[Extracted page text data]
-=-=-=-=-

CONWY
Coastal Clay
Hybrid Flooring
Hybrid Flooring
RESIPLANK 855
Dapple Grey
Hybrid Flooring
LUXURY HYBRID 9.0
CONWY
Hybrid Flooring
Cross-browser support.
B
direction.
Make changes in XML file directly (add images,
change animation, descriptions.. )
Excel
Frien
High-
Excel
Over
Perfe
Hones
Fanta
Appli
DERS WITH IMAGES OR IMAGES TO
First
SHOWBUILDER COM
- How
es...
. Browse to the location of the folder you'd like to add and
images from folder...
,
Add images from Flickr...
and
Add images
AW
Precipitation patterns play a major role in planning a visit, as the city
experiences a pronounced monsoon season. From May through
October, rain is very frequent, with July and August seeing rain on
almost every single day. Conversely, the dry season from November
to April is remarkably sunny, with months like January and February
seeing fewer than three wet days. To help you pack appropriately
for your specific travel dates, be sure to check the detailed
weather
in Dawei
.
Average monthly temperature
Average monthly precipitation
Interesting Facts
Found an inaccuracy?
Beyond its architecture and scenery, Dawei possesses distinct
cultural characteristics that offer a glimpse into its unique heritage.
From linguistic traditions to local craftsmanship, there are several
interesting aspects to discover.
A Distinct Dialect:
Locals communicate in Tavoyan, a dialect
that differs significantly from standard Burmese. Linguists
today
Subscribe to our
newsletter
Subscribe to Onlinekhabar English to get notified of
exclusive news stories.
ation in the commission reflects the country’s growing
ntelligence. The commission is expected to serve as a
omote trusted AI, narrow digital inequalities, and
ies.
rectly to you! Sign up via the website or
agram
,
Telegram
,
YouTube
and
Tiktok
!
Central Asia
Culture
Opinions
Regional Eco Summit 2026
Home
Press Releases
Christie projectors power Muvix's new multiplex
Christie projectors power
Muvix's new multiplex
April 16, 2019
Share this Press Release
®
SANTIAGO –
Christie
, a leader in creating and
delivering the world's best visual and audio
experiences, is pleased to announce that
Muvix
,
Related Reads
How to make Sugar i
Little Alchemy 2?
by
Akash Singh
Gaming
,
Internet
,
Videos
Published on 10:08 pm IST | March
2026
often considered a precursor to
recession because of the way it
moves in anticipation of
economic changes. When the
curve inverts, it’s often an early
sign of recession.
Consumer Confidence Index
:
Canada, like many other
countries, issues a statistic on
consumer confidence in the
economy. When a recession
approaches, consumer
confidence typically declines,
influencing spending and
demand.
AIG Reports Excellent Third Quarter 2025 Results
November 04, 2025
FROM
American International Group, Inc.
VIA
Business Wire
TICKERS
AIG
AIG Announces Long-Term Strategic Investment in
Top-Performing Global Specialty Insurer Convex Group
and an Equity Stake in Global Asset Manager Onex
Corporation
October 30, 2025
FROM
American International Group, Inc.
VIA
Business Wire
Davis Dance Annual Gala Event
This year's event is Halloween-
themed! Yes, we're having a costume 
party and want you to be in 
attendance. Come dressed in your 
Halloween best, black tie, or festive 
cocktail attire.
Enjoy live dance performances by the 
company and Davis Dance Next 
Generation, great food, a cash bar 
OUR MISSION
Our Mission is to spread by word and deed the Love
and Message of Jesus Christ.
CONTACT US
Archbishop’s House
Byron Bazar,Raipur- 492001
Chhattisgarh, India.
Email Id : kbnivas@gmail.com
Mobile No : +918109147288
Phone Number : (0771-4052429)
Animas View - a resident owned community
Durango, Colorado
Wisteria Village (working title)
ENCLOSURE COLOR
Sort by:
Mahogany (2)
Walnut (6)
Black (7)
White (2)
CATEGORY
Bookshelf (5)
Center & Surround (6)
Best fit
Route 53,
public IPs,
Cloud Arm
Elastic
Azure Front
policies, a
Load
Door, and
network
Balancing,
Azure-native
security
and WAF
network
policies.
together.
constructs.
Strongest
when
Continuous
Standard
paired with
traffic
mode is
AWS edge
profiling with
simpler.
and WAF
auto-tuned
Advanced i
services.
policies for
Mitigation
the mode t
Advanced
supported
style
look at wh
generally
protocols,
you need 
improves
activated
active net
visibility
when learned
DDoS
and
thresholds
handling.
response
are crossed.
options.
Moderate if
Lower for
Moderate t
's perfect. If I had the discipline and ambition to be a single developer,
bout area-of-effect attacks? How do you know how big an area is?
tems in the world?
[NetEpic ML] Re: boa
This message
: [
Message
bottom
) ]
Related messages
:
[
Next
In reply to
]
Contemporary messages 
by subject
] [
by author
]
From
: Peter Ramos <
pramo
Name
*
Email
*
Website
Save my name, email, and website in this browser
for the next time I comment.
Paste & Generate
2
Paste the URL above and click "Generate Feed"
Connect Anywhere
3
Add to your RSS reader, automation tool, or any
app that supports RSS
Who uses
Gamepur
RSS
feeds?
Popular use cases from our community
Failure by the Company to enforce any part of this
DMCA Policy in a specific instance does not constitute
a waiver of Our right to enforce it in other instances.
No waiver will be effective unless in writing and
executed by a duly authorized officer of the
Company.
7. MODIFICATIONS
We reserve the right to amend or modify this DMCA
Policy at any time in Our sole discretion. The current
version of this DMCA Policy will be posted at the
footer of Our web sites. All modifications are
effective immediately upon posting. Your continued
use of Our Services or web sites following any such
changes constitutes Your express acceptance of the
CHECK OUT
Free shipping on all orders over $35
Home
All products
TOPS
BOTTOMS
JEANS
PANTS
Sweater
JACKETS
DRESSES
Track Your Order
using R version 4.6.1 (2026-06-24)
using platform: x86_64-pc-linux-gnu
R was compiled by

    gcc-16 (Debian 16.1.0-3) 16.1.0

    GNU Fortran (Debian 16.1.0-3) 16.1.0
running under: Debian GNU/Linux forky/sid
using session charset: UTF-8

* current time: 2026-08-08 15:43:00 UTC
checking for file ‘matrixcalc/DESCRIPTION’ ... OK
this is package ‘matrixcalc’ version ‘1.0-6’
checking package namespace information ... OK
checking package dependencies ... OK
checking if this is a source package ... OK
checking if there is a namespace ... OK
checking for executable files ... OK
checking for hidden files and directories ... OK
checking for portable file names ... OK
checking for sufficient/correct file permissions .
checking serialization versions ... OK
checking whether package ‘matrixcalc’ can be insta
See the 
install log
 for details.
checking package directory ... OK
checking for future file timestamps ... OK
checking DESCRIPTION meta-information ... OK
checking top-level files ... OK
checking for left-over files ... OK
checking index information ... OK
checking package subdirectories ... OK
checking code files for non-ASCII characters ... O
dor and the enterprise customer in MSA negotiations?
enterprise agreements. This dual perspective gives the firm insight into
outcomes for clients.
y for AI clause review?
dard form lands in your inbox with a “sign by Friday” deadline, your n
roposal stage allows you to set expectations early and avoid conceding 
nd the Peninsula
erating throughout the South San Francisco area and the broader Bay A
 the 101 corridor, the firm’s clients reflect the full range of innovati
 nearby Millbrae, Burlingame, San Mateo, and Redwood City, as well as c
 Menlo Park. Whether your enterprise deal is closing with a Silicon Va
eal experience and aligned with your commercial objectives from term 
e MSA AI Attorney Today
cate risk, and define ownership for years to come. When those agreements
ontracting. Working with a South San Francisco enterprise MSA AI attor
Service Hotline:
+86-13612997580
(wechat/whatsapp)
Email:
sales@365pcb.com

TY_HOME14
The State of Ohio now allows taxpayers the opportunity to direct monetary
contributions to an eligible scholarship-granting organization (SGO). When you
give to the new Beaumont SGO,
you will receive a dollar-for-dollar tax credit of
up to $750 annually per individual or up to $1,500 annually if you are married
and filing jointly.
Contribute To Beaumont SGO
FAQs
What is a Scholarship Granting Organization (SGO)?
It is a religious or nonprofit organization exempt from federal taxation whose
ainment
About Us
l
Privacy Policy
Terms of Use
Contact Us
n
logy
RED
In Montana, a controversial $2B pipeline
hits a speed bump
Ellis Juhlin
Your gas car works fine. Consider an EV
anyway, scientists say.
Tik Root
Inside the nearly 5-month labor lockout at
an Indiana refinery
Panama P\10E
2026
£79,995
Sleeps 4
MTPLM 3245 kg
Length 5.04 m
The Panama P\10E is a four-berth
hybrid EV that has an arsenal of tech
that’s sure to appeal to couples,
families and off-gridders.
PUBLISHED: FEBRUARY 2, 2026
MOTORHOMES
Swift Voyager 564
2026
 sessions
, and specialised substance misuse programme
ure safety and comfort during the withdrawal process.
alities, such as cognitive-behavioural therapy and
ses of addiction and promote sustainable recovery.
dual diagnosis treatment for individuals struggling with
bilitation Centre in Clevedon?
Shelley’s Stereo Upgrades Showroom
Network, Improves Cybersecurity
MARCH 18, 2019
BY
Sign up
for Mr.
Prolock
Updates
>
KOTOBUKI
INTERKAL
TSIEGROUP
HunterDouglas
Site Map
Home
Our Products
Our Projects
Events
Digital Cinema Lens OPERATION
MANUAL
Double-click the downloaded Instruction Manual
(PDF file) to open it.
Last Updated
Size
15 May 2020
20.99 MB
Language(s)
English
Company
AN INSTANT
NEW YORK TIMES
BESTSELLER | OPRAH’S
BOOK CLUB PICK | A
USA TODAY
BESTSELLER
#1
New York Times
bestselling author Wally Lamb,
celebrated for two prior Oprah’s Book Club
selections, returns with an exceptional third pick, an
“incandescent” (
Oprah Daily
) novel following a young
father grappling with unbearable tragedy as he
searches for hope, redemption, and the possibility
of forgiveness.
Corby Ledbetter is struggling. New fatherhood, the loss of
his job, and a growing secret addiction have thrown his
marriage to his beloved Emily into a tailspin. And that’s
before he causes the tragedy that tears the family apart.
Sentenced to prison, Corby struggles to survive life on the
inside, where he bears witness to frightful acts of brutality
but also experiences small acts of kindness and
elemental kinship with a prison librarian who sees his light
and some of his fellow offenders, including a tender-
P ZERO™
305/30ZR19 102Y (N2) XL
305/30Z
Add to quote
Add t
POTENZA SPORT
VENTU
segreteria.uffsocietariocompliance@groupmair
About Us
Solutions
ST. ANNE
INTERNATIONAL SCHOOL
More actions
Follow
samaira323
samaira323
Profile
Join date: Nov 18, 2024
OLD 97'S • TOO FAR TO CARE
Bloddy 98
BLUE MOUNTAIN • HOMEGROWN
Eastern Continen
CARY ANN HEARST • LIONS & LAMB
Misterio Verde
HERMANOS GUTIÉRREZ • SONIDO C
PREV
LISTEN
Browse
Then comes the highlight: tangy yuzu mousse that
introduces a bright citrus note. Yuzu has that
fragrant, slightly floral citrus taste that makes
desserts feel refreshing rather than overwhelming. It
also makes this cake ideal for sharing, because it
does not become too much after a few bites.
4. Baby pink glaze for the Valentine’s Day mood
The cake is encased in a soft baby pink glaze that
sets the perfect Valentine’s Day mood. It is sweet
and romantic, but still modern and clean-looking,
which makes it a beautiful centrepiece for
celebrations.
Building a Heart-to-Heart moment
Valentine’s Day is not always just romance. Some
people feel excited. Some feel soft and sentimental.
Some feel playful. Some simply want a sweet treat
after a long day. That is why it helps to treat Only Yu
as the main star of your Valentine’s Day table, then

-=-=-=-=-

• **ABOUT THIS TASK**
If a line falls between the first line of the data above and the line holding "in creating and", inclusive, retype it exactly; retype no other line.

• **PROBLEM SOLUTION**
CONWY
Coastal Clay
Hybrid Flooring
Hybrid Flooring
RESIPLANK 855
Dapple Grey
Hybrid Flooring
LUXURY HYBRID 9.0
CONWY
Hybrid Flooring
Cross-browser support.
B
direction.
Make changes in XML file directly (add images,
change animation, descriptions.. )
Excel
Frien
High-
Excel
Over
Perfe
Hones
Fanta
Appli
DERS WITH IMAGES OR IMAGES TO
First
SHOWBUILDER COM
- How
es...
. Browse to the location of the folder you'd like to add and
images from folder...
,
Add images from Flickr...
and
Add images
AW
Precipitation patterns play a major role in planning a visit, as the city
experiences a pronounced monsoon season. From May through
October, rain is very frequent, with July and August seeing rain on
almost every single day. Conversely, the dry season from November
to April is remarkably sunny, with months like January and February
seeing fewer than three wet days. To help you pack appropriately
for your specific travel dates, be sure to check the detailed
weather
in Dawei
.
Average monthly temperature
Average monthly precipitation
Interesting Facts
Found an inaccuracy?
Beyond its architecture and scenery, Dawei possesses distinct
cultural characteristics that offer a glimpse into its unique heritage.
From linguistic traditions to local craftsmanship, there are several
interesting aspects to discover.
A Distinct Dialect:
Locals communicate in Tavoyan, a dialect
that differs significantly from standard Burmese. Linguists
today
Subscribe to our
newsletter
Subscribe to Onlinekhabar English to get notified of
exclusive news stories.
ation in the commission reflects the country’s growing
ntelligence. The commission is expected to serve as a
omote trusted AI, narrow digital inequalities, and
ies.
rectly to you! Sign up via the website or
agram
,
Telegram
,
YouTube
and
Tiktok
!
Central Asia
Culture
Opinions
Regional Eco Summit 2026
Home
Press Releases
Christie projectors power Muvix's new multiplex
Christie projectors power
Muvix's new multiplex
April 16, 2019
Share this Press Release
®
SANTIAGO –
Christie
, a leader in creating and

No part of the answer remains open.